If you want to foster a culture of open ideas, you cannot stand in the way. Do not shoot suggestions down, do not fight back and never stifle the feedback loop. Close your mouth and bite your tongue if you have to. Whatever it takes to let your team know that they are being listened to and that there is room for their ideas. After ideas have been heard, let open debate ensue. Invite extra opinions and open your ears even wider. Make sure opinions are genuinely collected and heard. Show the idea collection process with surveys, emails, whiteboards, etc. if you think it will help your team see and appreciate your reception to their opinions. And do not fear disagreements. Disagreements are healthy – they suggest that ideas are being contributed and tested. As with any relationship, team relationships stand to grow and strengthen through overcoming disagreements.
If you need to make a quick decision and do not have time for collecting feedback, don’t close the deal immediately. Help everyone understand why you feel the way you do and thank them for their understanding. At the very least, it shows you respect their autonomy and the other contributions they make.
For most people, you cannot script honesty. Actors get paid the big bucks to bring someone else’s words to life. Most people can’t do that. Most people stale up when forced to read a script. If you mean to be honest with your audience, words must come from the heart and without censorship. If you cannot deliver a genuine message from a page, throw the page away. Skip the expensive production value if you need to. Keep it simple: one shot, one take. Nothing between you and absolute truth.

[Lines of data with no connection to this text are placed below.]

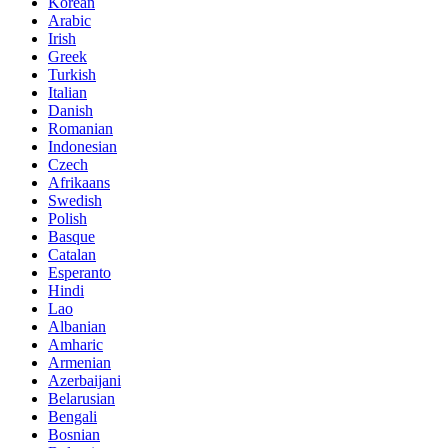
Korean
Arabic
Irish
Greek
Turkish
Italian
Danish
Romanian
Indonesian
Czech
Afrikaans
Swedish
Polish
Basque
Catalan
Esperanto
Hindi
Lao
Albanian
Amharic
Armenian
Azerbaijani
Belarusian
Bengali
Bosnian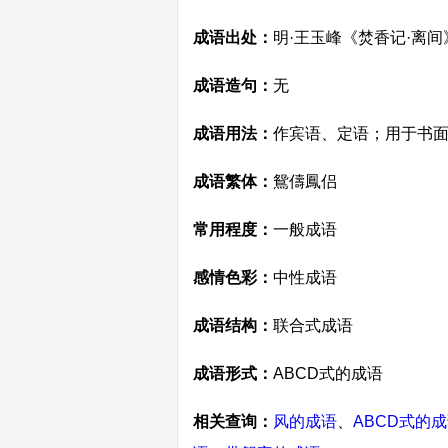
成语出处：
明·王玉峰《焚香记·离间
成语造句：
无
成语用法：
作宾语、定语；用于书
成语繁体：
鴛儔鳳侣
常用程度：
一般成语
感情色彩：
中性成语
成语结构：
联合式成语
成语形式：
ABCD式的成语
相关查询：
风的成语
、
ABCD式的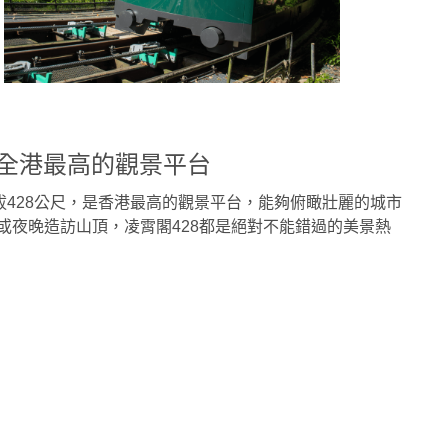
—全港最高的觀景平台
拔428公尺，是香港最高的觀景平台，能夠俯瞰壯麗的城市
或夜晚造訪山頂，凌霄閣428都是絕對不能錯過的美景熱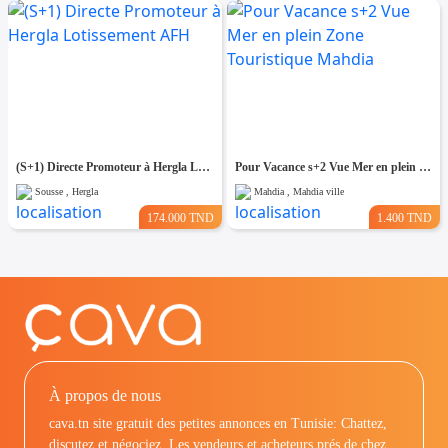
(S+1) Directe Promoteur à Hergla Lotissement AFH
Pour Vacance s+2 Vue Mer en plein Zone Touristique Mahdia
Sousse , Hergla
Mahdia , Mahdia ville
174.000 TND
1.400 TND
À propos de nous
cava.tn site gratuit des petites annonces en Tunisie: Chattez,
discutez et négociez. Les vendeurs et acheteurs prés de chez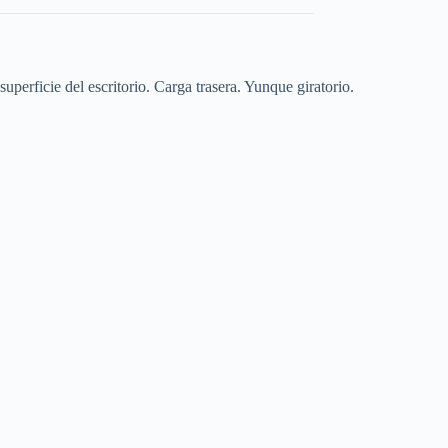
uperficie del escritorio. Carga trasera. Yunque giratorio.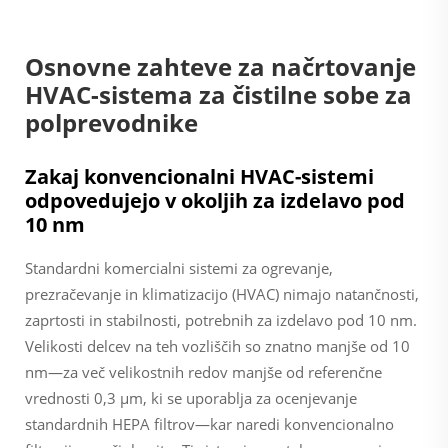
Osnovne zahteve za načrtovanje
HVAC-sistema za čistilne sobe za
polprevodnike
Zakaj konvencionalni HVAC-sistemi
odpovedujejo v okoljih za izdelavo pod
10 nm
Standardni komercialni sistemi za ogrevanje,
prezračevanje in klimatizacijo (HVAC) nimajo natančnosti,
zaprtosti in stabilnosti, potrebnih za izdelavo pod 10 nm.
Velikosti delcev na teh vozliščih so znatno manjše od 10
nm—za več velikostnih redov manjše od referenčne
vrednosti 0,3 µm, ki se uporablja za ocenjevanje
standardnih HEPA filtrov—kar naredi konvencionalno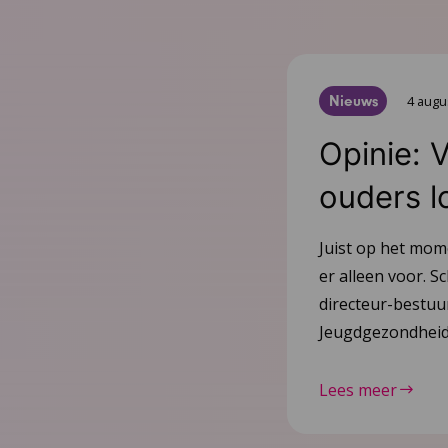
Nieuws
4 augu
Opinie: 
ouders l
Juist op het mom
er alleen voor. Sc
directeur-bestu
Jeugdgezondheid
Lees meer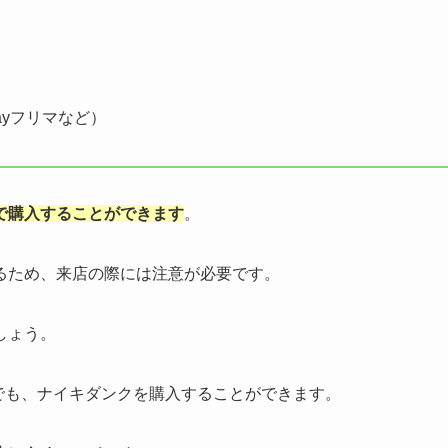
ayフリマなど）
で購入することができます
。
るため、来店の際には注意が必要です。
しょう。
などでも、ナイキダンクを購入することができます。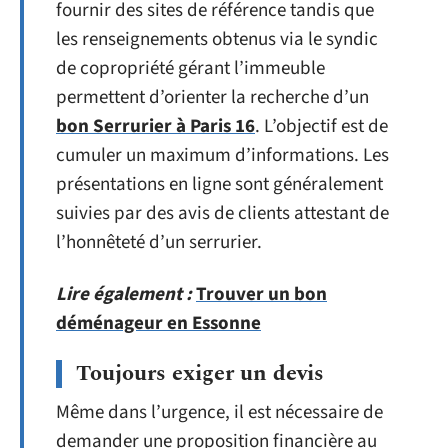
fournir des sites de référence tandis que
les renseignements obtenus via le syndic
de copropriété gérant l’immeuble
permettent d’orienter la recherche d’un
bon Serrurier à Paris 16
. L’objectif est de
cumuler un maximum d’informations. Les
présentations en ligne sont généralement
suivies par des avis de clients attestant de
l’honnêteté d’un serrurier.
Lire également :
Trouver un bon
déménageur en Essonne
Toujours exiger un devis
Même dans l’urgence, il est nécessaire de
demander une proposition financière au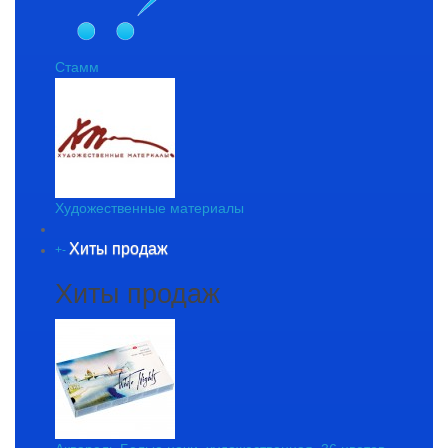
Стамм
Художественные материалы
Хиты продаж
+
-
Хиты продаж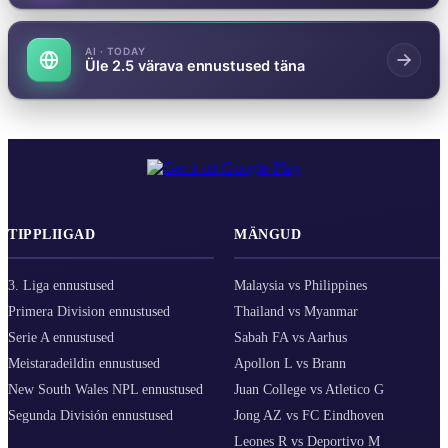
AI · TODAY
Üle 2.5 värava ennustused täna
TIPPLIIGAD
MÄNGUD
3. Liga ennustused
Malaysia vs Philippines
Primera Division ennustused
Thailand vs Myanmar
Serie A ennustused
Sabah FA vs Aarhus
Meistaradeildin ennustused
Apollon L vs Brann
New South Wales NPL ennustused
Juan College vs Atletico G
Segunda División ennustused
Jong AZ vs FC Eindhoven
Leones R vs Deportivo M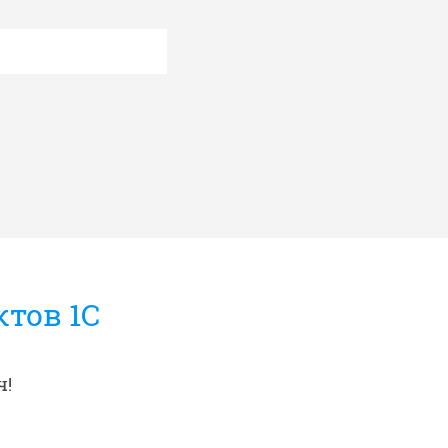
тов 1C
ч!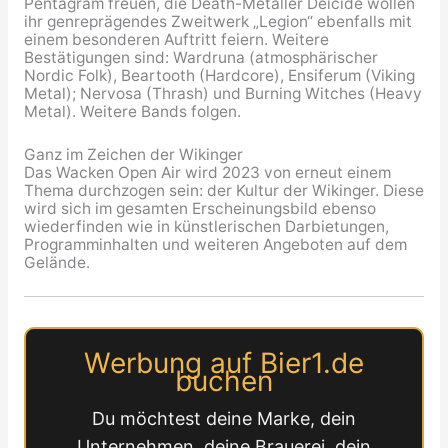
Pentagram freuen, die Death-Metaller Deicide wollen
ihr genreprägendes Zweitwerk „Legion“ ebenfalls mit
einem besonderen Auftritt feiern. Weitere
Bestätigungen sind: Wardruna (atmosphärischer
Nordic Folk), Beartooth (Hardcore), Ensiferum (Viking
Metal); Nervosa (Thrash) und Burning Witches (Heavy
Metal). Weitere Bands folgen.
Ganz im Zeichen der Wikinger
Das Wacken Open Air wird 2023 von erneut einem
Thema durchzogen sein: der Kultur der Wikinger. Diese
wird sich im gesamten Erscheinungsbild ebenso
wiederfinden wie in künstlerischen Darbietungen,
Programminhalten und weiteren Angeboten auf dem
Gelände.
Werbung auf Bier1.de
buchen
Du möchtest deine Marke, dein
Unternehmen, deine Brauerei, dein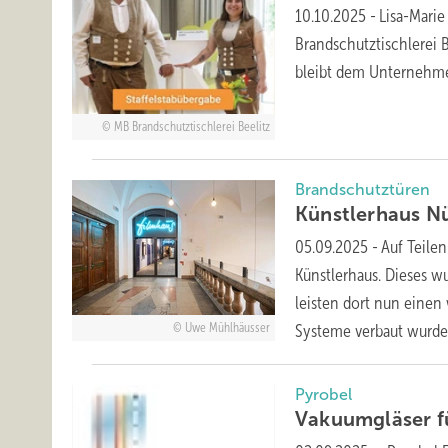
10.10.2025
-
Lisa-Marie
Brandschutztischlerei
bleibt dem Unternehme
MB Brandschutztischlerei Beelitz
Brandschutztüren
Künstlerhaus N
05.09.2025
-
Auf Teile
Künstlerhaus. Dieses w
leisten dort nun einen 
Uwe Mühlhäusser
Systeme verbaut
wurde
Pyrobel
Vakuumgläser f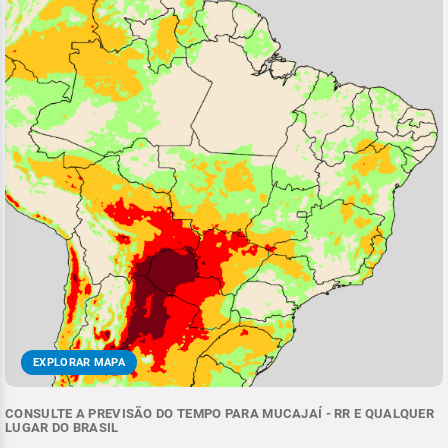
EXPLORAR MAPA
CONSULTE A PREVISÃO DO TEMPO PARA MUCAJAÍ - RR E QUALQUER
LUGAR DO BRASIL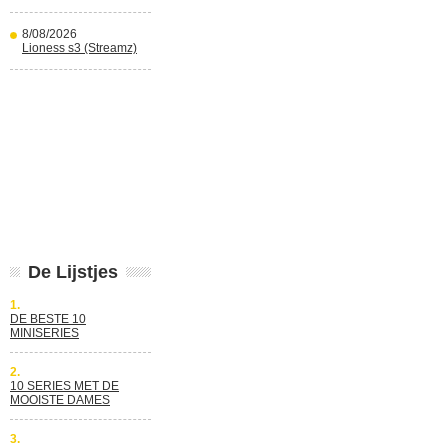
8/08/2026
Lioness s3 (Streamz)
De Lijstjes
1.
DE BESTE 10
MINISERIES
2.
10 SERIES MET DE
MOOISTE DAMES
3.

Do you even know? No one can genuinely create a sense of urgency without cause or reason. Everyone is competing against the clock (we’re mortals, after all), but why? For what reason? Is it a race? Against whom?
If you have a clear opponent to beat, that’s easy. Wave the enemy’s flag in spite and embrace competition as a positive energy in your organization or life. Move forward and fast, as if it were a fun game.
If you are a startup or non-profit without grasp of a market, what are you competing against? Most small organizations compete against sinking bank accounts. Young companies not yet cash-flow positive must sweat their burn rates and execute on their vision before running out of money. If the money drain is your greatest enemy, make a big deal about that, too. Don’t hide it from your people; share the bank statement with managers if you want them to understand that particular sense of urgency. They will understand.
You cannot motivate people from scratch. You can only give them the tools, information and environment to hopefully inspire them to motivate themselves. As a leader, you must know what you are competing against. And do not forget to share that information with your people who suffer the whip every day.
The most respected men and women follow through with their commitments, return favors, honor agreements, and exceed expectations. Without question, dependability is a virtue. Do not make promises you cannot keep. Breaking a promise causes more trouble than passing on the promise in the first place. Never string people along. Never say “maybe.” If you know you can or cannot, say so. If you do not know for sure, make no promises – make the facts known, do your research, and return with a definitive answer (if you have no intention of doing the research, get it out of the way and just say “no” now). Do not be afraid to say “no.” Smart people respect and value honesty over weak commitments.